Lokal Ozon Tedavisi ve PRP (Platelet Rich Palasma) hakkında bilgi veren Fizik Tedavi ve Rehabilitasyon Uzmanı Dr. Berrin Akpınar, tedavinin yaralarda hızlı iyileşmeyi sağlayarak hastanın ağrılardan kurtulmasını kolaylaştırdığını söyledi.
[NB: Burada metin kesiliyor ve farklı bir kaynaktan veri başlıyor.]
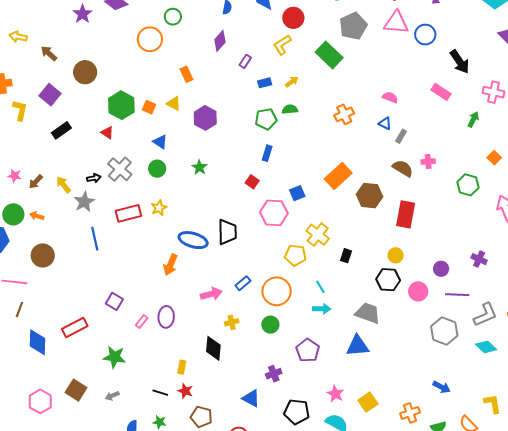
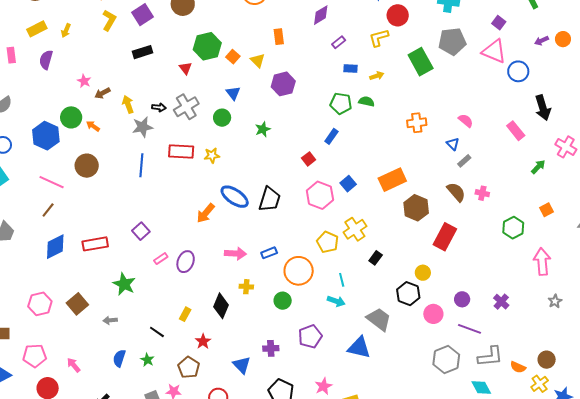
blue square: (297, 193) -> (348, 184), turned -35
blue diamond: (37, 342) -> (55, 247), turned 44
red star: (185, 391) -> (203, 341), moved

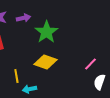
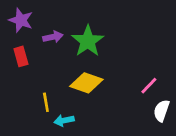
purple arrow: (23, 18) -> (53, 37), moved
PRP hakkında bilgi veren Eskişehir Fizyomer Terapia Fizik Tedavi ve Rehabilitasyon Tıp Merkezi Fizik tedavi ve Rehbilitasyon Uzmanı Dr. Berrin Akpınar, PRP tedavisine ilişkin açıklamalarda bulundu. PRP’nin kanın pıhtılaşmasına yardımcı olan ve yara bölgelerinde hızlı iyileşmeyi sağlayan bir kan ürünü olduğuna değinen Akpınar, “PRP kanın pıhtılaşmasına yardımcı olan ve aynı zamanda yara bölgesinde hızlı iyileşmeyi sağlayan büyüme faktörlerini içeren trombositten zengin bir kan ürünüdür. Trombositler yaralanmış bölgede kanamanın durmasını sağlamak ve daha sonra hasarlanan dokunun iyileşmesi sürecinde büyüme faktörlerinin salınmasında görevlidirler. Bu büyüme faktörleri kollajen üretimini ve tendon kök hücrelerinde gen ve protein ekspresyonunu artırarak doku iyileşmesini uyarır. PRP yani trombositten zengin plazma da uygulandığı yerde hasarlı dokunun tamirini sağlayan çok etkin bir tedavi yöntemi olarak uzun yıllardır uygulanan bir tedavi yöntemidir” ifadelerini kullandı.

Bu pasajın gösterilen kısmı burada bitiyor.